Program By Design - Functional Programming, Computing and Algebra

Functional Programming, Computing and Algebra

The starting point of ProgramByDesign is the observation that students act as computers in grade school courses on arithmetic and middle/high school courses on pre/algebra. Teachers program them with rules and run specific problems via exercises. The key is that students execute purely functional programs.

If we can turn students into teachers that create functional programs and run them on computers, we can reinforce this content and show students how writing down mathematics and how writing down functional programs creates lively animated scenes and even computer games.

Here is an example:

(require 2htdp/universe) (require 2htdp/image) ;; create an image from the current time (define (create-image t) (place-image APPLE 50 (* 1/10 t t) SPACE)) ;; names for basic images (define APPLE (circle 3 "solid" "red")) (define SPACE (empty-scene 100 100)) (animate create-image)

This short program simulates an apple falling from the top to the bottom of a small white canvas.
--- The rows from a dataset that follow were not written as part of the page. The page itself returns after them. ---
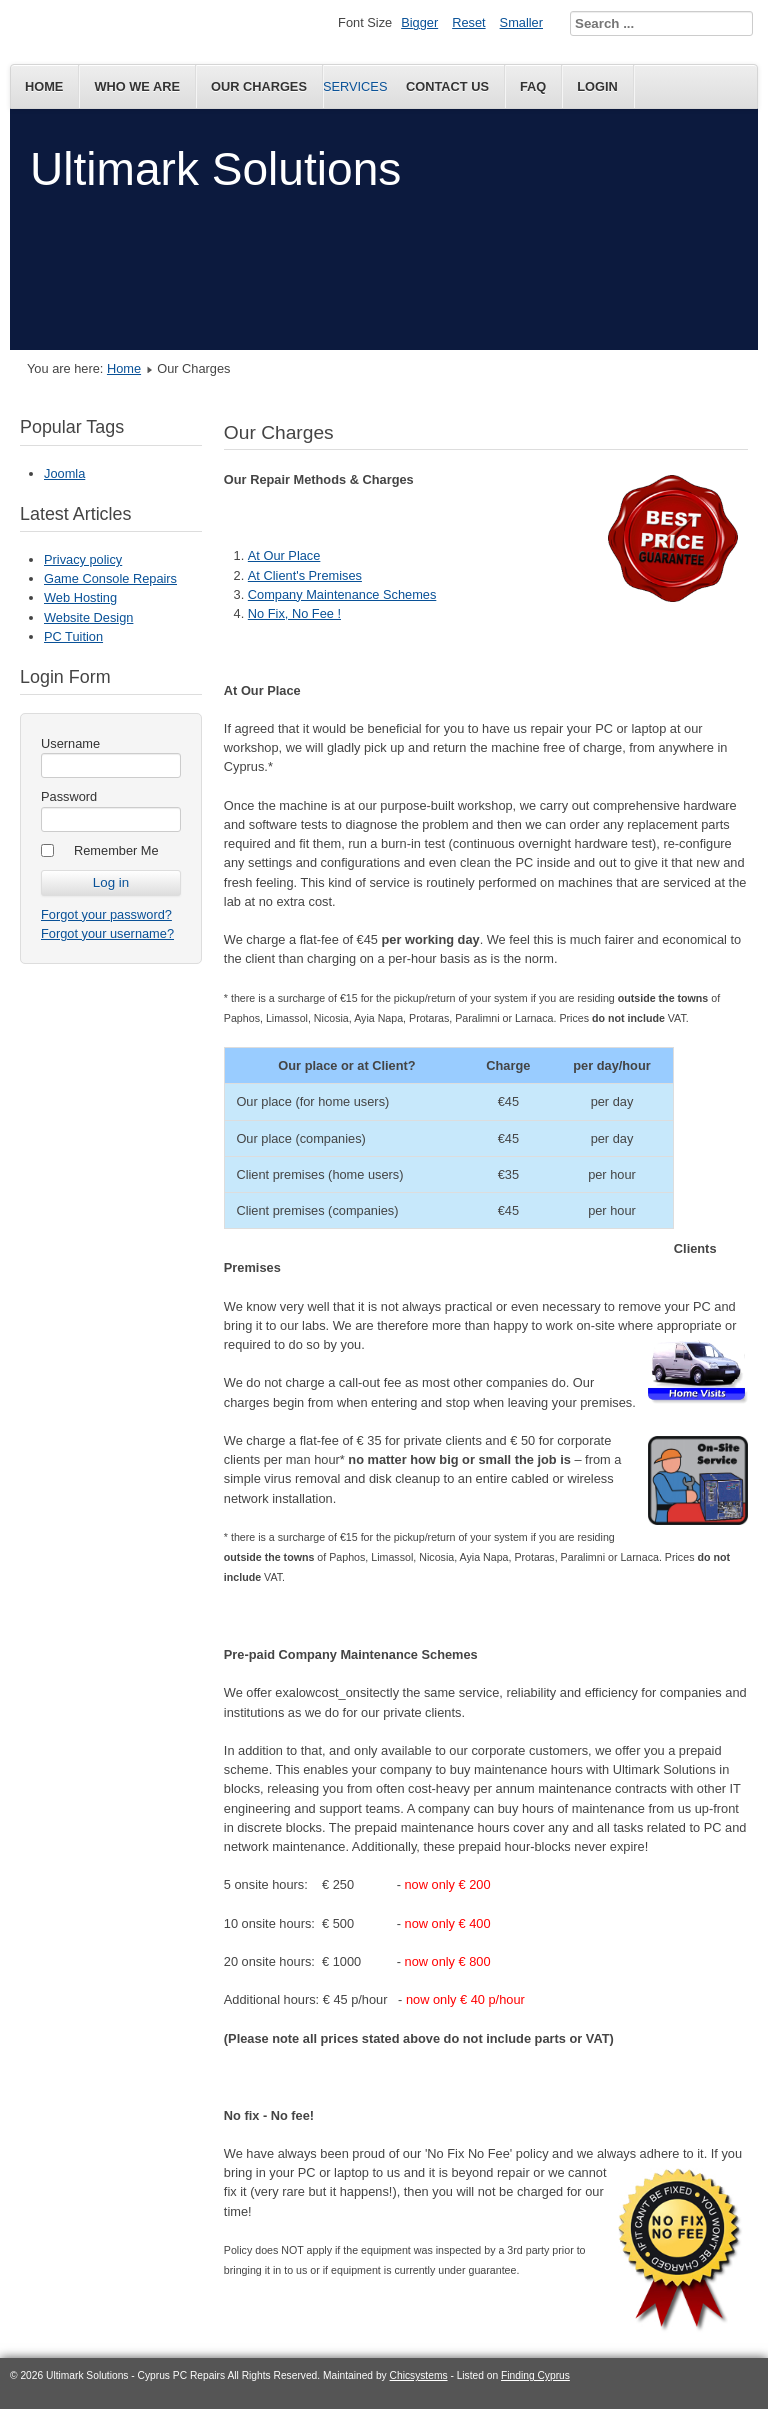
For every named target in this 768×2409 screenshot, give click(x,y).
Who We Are (137, 86)
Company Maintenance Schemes (342, 594)
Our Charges (259, 86)
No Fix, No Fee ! (294, 613)
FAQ (533, 86)
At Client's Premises (305, 575)
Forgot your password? (106, 914)
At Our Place (284, 555)
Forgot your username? (107, 933)
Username (70, 743)
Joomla (64, 473)
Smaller (521, 22)
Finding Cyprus (535, 2375)
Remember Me (116, 850)
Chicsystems (419, 2375)
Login (597, 86)
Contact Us (447, 86)
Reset (468, 22)
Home (44, 86)
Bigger (419, 22)
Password (69, 796)
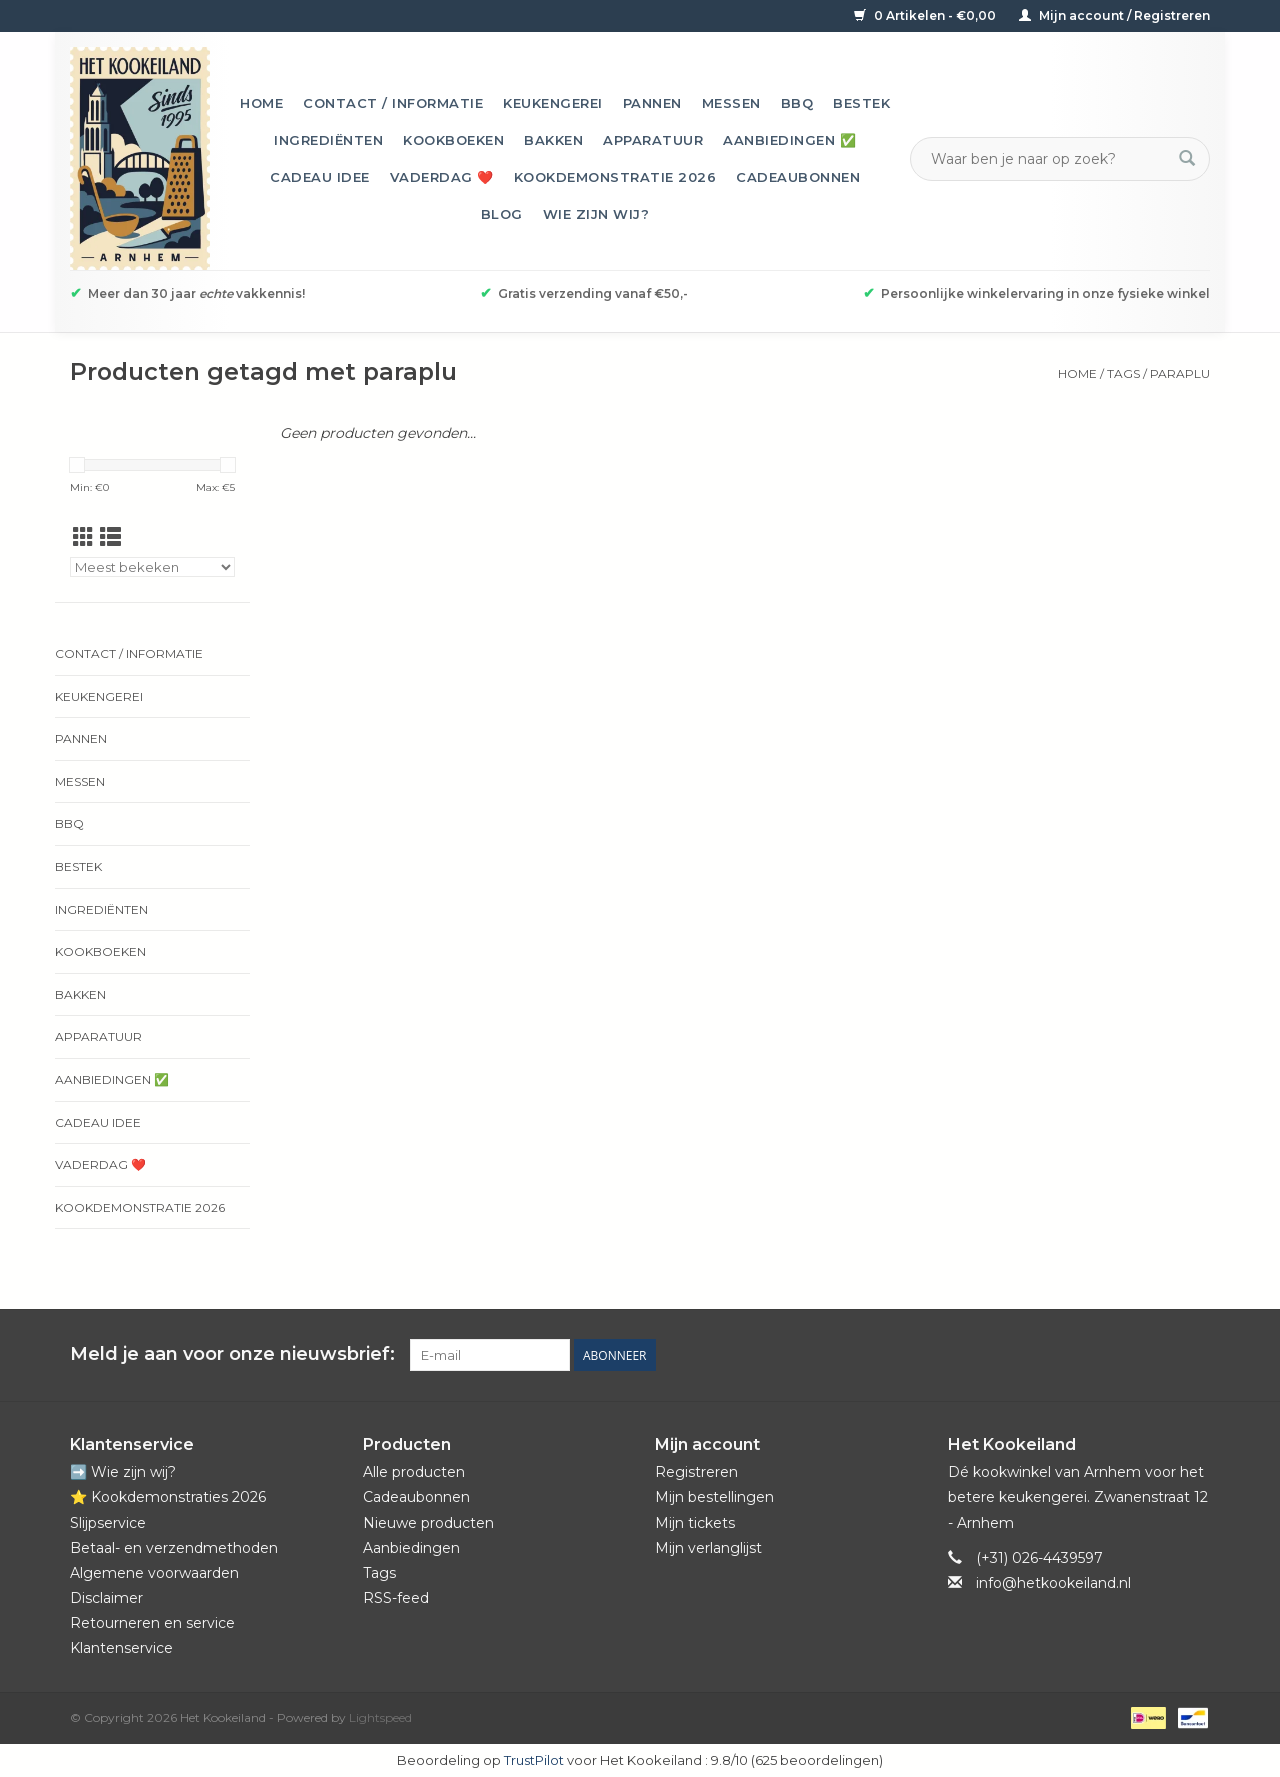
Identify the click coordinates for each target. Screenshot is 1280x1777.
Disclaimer (106, 1598)
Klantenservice (121, 1648)
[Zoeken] (1048, 159)
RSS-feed (396, 1598)
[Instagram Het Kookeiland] (1194, 1355)
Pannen (652, 103)
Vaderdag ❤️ (442, 177)
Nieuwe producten (428, 1523)
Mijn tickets (695, 1523)
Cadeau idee (320, 177)
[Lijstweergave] (110, 537)
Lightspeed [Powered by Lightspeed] (380, 1717)
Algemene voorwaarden (154, 1573)
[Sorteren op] (152, 567)
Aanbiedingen (411, 1548)
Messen (731, 103)
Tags (1123, 373)
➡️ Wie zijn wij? (123, 1472)
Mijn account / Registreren (1114, 15)
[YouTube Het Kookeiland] (1158, 1355)
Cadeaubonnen (798, 177)
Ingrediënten (328, 140)
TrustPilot (534, 1760)
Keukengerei (553, 103)
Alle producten (414, 1472)
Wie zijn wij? (596, 214)
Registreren (696, 1472)
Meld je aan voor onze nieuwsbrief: (232, 1354)
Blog (502, 214)
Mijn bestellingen (714, 1497)
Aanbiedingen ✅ (789, 140)
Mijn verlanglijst (708, 1548)
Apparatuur (653, 140)
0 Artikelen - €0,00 (926, 15)
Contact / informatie (393, 103)
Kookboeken (453, 140)
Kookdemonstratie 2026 (615, 177)
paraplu (1180, 373)
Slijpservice (108, 1523)
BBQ (797, 103)
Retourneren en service (152, 1623)
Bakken (553, 140)
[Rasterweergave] (83, 537)
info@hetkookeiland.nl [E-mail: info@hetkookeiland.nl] (1053, 1583)
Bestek (861, 103)
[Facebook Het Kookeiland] (1086, 1355)
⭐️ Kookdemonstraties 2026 (168, 1497)
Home (261, 103)
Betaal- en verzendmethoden (174, 1548)
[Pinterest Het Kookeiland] (1122, 1355)
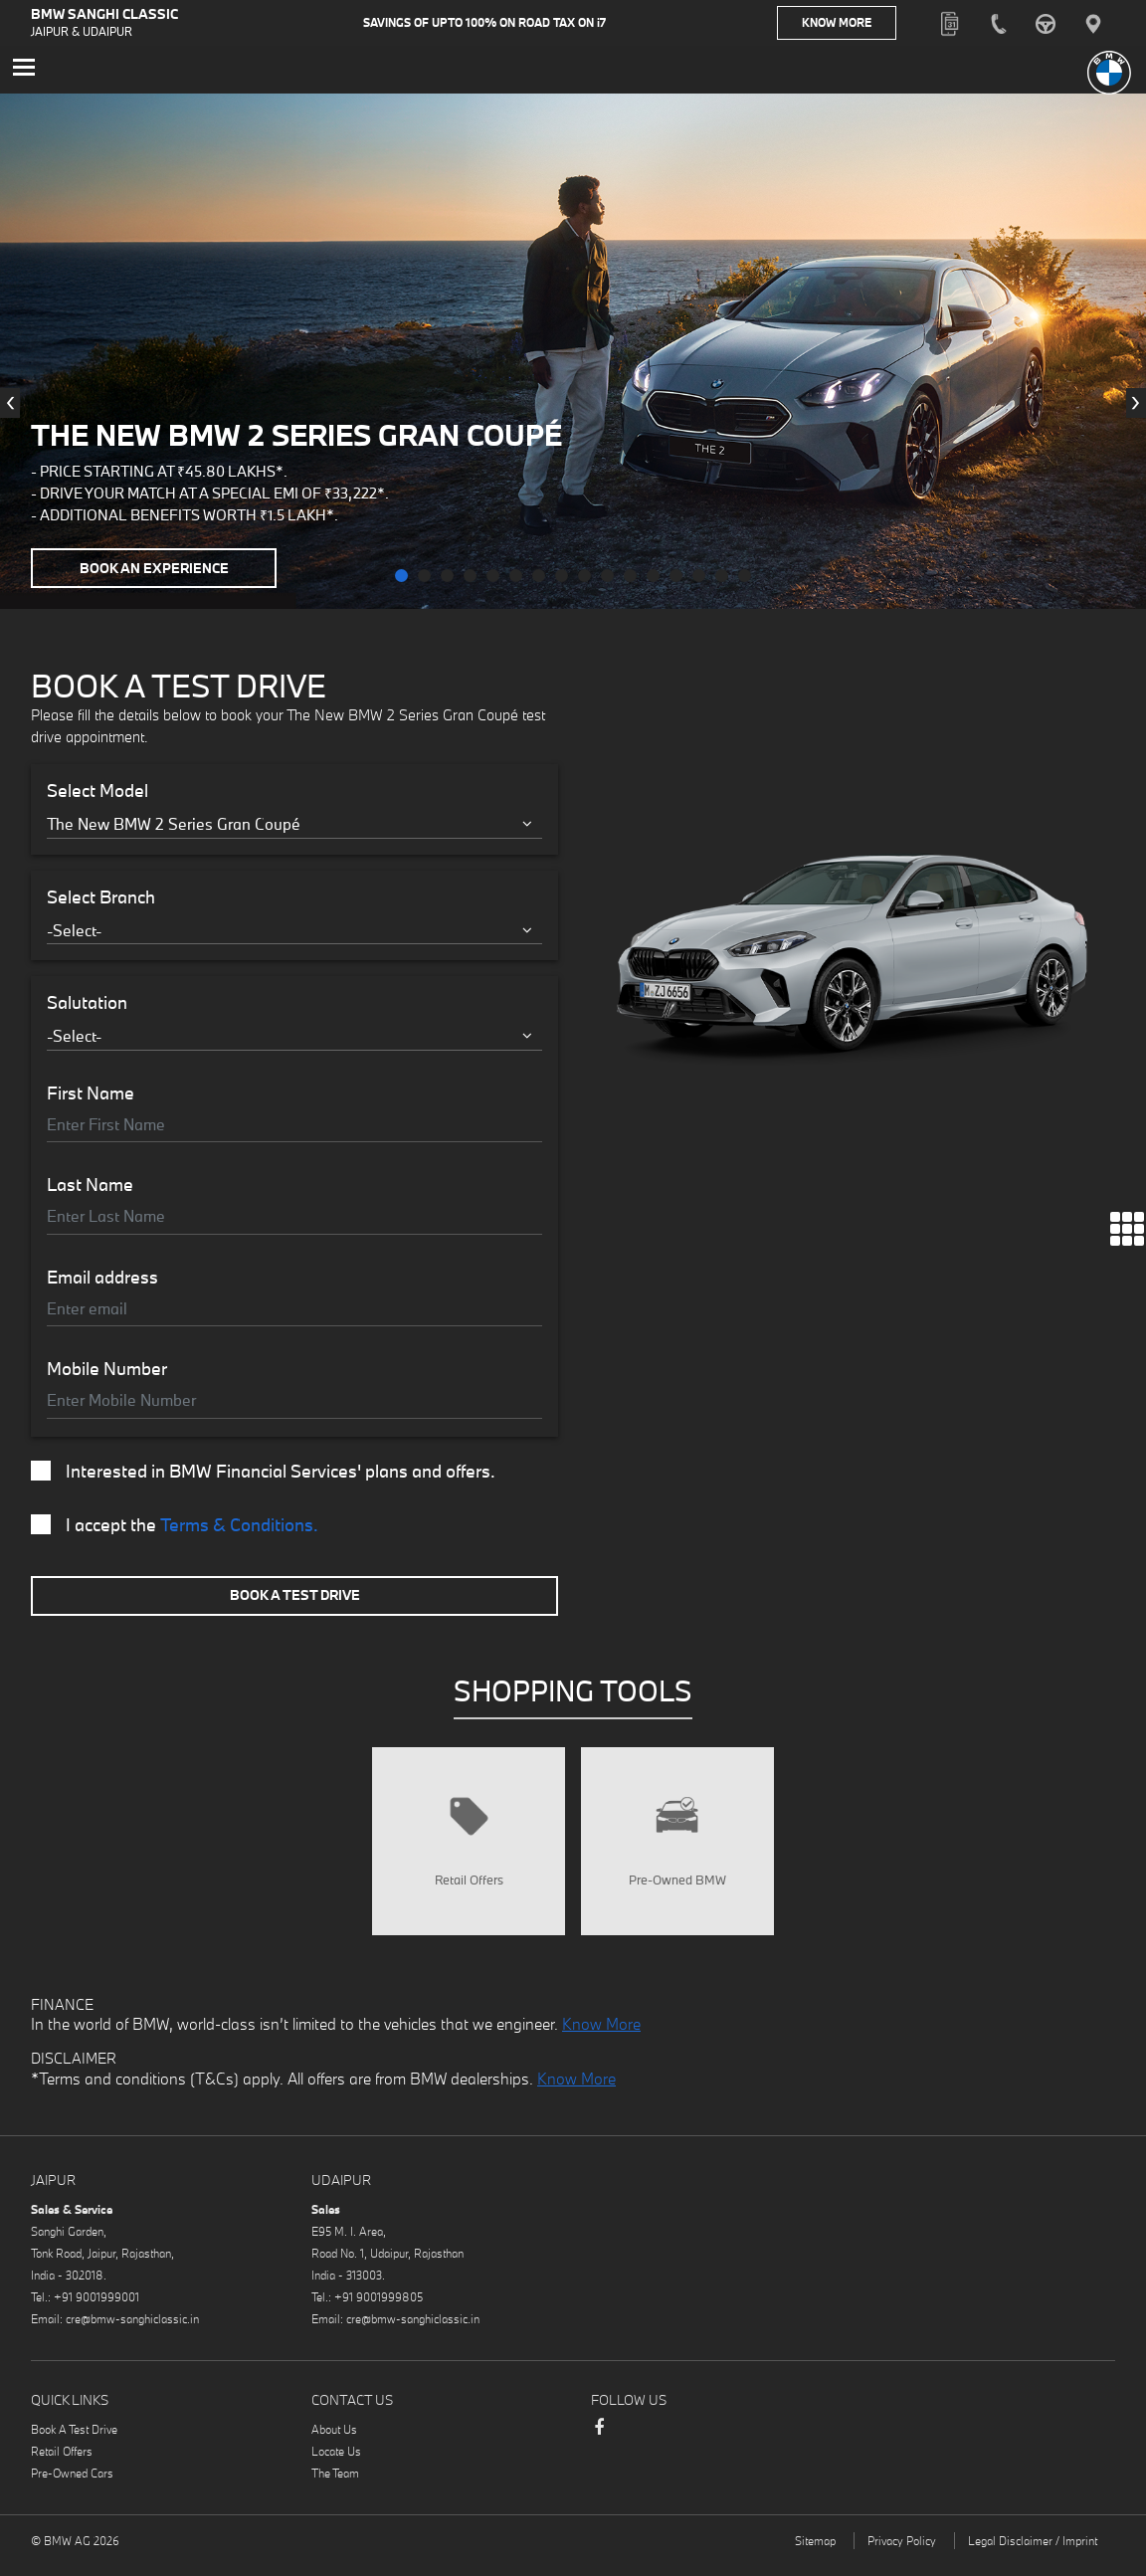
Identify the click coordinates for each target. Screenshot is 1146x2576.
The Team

It consists of three parts:

• a function definition for create-image, which is a one-line function in mathematics, assuming an algebra of images with place-image, circle, and empty-scene have been introduced;
• two abbreviations, where names are equated with some value, just as in "let x be 5" in an algebra text; and
• one line for running the program.

A teacher can explain create-image as easily as any ordinary function in an algebra course. For example, one can first draw a table with two rows and n columns where each column contains t at the top and an appropriate image at the bottom. That is, if the numbers increase from left to right, then on each image the red dot is a little bit lower.

Finally the animate line applies the given function, create-image, at the rate of 28 ticks per second to 0, 1, 2, 3, and so on. The resulting images are displayed on the computer monitor at the same pace. That's how movies are made.

The background needed for such an example is little more than knowledge about making movies, about the algebra of pictures in DrRacket (which is like the one for numbers), and minimal pre-algebra. The ProgramByDesign project claims, however, that children would have more fun with such "live" functions than with algebraic expressions that count the number of garden tiles .

The ProgramByDesign project proposes that both traditional mathematics as well as science courses could benefit from an integration of this form of programming. In contrast to the traditional Basic or Visual Basic blocks in such books, a Racket program consists of as many lines as the mathematics. Moving between the mathematics and the program is thus straightforward. Better still, the meaning of the two are the same. DrRacket's algebraic stepper can illustrate how Racket evaluates the program as if it were a sixth or seventh grade student, step by step, using plain algebra.